I was lucky. I was lucky that I had the good fortune to have something horrible happen where I did, and that my girlfriend was there, and she got me through that first terrible night. I had a good reason to live, and I knew that, so I did. And my deepest fear is to wake up, and be trapped, unable to communicate, and alone. That didn’t happen, and I’m glad that Laura and I played goofy games, because for about a week I had to communicate with squeezes because I was too weak to speak.
The idea that we would keep loved ones from those in extremes just stuns me. And I hope that we can work towards a place where things like this don’t happen again. That we don’t have to hope that we’re lucky to have bad things happen someplace “civilized” when we’re in America.
So, I hope that we can remember Lisa Pond. And I hope that we can remember Janice Langbehn. And I hope that we can remember that not all families are the same and that when folks talk about never hearing about cases of families really being torn up, we can maybe put that horrible banal evil to rest.
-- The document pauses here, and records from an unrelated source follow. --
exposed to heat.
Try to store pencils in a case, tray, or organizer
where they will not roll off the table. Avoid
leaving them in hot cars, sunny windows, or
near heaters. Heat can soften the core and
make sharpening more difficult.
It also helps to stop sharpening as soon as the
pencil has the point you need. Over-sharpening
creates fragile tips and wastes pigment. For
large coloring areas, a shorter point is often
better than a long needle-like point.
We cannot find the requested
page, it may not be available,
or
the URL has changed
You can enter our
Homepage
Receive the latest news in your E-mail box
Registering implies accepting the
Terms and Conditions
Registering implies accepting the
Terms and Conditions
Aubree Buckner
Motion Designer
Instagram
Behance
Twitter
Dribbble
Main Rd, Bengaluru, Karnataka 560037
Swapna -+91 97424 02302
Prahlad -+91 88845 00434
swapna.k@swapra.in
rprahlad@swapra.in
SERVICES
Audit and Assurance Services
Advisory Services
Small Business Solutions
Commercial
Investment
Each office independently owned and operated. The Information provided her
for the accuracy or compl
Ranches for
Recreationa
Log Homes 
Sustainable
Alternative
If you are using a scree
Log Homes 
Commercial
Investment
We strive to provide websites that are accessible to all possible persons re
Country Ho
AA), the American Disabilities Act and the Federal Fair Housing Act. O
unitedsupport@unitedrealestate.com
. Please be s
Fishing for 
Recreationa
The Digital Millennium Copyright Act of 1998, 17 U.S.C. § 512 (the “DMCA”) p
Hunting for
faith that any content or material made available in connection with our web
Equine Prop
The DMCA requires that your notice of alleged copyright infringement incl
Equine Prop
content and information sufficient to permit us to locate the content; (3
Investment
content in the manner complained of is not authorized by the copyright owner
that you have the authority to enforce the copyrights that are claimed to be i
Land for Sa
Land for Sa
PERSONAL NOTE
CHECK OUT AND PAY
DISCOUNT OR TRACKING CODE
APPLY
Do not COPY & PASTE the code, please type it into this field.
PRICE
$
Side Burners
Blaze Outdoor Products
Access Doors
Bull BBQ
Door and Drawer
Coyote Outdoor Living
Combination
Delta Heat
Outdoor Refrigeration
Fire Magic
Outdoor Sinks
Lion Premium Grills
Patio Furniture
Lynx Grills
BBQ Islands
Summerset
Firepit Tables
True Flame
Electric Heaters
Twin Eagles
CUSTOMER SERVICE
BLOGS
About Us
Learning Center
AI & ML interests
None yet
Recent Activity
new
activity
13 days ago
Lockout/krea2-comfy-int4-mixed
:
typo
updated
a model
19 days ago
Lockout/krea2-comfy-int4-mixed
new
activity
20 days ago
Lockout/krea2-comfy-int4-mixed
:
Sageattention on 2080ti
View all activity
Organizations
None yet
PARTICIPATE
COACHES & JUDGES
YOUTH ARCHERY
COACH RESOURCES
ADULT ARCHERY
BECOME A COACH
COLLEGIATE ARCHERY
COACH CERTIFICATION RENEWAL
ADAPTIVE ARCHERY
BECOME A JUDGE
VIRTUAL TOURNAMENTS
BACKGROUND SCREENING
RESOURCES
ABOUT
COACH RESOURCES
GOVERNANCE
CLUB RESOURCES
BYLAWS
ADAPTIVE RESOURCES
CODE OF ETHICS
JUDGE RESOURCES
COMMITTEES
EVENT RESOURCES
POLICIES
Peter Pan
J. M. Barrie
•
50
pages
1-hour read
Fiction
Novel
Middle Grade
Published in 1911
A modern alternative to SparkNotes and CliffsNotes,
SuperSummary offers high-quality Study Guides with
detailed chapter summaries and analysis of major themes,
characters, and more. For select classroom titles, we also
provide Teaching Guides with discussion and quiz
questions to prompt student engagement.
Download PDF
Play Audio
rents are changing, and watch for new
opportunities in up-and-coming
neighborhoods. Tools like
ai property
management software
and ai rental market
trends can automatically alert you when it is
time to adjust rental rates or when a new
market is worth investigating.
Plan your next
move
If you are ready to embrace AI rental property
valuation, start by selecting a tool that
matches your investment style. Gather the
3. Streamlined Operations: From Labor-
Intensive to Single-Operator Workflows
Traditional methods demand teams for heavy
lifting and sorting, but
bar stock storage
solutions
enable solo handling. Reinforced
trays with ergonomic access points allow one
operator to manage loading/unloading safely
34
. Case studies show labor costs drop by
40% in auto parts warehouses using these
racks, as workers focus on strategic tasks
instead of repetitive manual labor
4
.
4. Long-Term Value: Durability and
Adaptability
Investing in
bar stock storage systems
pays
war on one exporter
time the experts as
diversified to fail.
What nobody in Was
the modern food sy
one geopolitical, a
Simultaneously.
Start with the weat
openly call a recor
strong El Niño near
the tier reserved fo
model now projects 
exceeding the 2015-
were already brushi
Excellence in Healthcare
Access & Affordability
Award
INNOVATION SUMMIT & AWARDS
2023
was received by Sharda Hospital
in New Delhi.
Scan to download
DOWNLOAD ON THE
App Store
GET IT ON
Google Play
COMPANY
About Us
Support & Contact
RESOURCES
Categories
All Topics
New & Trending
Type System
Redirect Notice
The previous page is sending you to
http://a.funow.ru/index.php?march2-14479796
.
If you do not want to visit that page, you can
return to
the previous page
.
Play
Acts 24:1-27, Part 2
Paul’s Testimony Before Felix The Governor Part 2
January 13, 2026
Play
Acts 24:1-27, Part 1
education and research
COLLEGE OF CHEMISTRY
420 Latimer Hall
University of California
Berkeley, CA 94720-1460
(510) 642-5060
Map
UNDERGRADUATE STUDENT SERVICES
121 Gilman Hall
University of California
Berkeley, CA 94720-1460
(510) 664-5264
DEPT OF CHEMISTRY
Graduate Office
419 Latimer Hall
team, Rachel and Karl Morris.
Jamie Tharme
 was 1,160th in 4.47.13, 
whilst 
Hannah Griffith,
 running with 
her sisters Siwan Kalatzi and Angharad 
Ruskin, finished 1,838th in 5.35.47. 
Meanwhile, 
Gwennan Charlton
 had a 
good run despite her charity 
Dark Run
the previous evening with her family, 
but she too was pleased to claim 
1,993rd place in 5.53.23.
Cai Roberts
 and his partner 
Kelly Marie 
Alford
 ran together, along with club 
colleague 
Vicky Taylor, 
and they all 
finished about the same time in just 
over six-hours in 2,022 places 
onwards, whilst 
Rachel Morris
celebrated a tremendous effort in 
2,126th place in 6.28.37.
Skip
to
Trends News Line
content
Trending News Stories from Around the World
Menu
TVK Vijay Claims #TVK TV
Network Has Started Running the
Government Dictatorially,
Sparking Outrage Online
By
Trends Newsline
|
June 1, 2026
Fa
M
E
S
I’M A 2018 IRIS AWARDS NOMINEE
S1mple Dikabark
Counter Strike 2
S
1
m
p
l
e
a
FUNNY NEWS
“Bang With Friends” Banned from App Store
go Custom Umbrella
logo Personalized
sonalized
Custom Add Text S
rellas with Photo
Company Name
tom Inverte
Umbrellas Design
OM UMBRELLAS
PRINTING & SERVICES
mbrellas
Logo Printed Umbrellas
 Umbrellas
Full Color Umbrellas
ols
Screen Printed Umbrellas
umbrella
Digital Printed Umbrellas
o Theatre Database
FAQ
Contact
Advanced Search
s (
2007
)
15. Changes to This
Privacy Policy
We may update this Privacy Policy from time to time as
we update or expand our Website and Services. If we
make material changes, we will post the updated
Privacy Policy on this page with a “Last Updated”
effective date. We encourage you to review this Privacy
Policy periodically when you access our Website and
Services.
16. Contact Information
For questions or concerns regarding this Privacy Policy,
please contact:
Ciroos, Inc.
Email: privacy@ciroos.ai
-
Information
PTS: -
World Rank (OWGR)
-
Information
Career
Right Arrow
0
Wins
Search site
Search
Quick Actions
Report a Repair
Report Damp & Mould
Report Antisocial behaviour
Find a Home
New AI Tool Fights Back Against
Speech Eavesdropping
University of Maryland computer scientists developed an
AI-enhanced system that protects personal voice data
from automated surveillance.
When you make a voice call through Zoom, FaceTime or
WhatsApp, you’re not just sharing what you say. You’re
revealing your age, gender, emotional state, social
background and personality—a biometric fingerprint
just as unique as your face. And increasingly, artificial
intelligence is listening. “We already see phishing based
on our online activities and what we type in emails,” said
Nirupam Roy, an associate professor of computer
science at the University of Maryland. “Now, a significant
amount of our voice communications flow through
And that we can remind folks that this horrible myth of the “traditional” marriage and “traditional” family didn’t even exist in the mist soaked 1950s, and that it’s not asking for special rights or more rights, it’s about having compassion. About putting ourselves in someone else’s shoes, and extending to everyone the courtesies that we would hope were extended to us in the same situation.
And when someone brings up that banal excuse that they don’t know anyone, then maybe we can not let Lisa Ponds’ death be entirely in vain.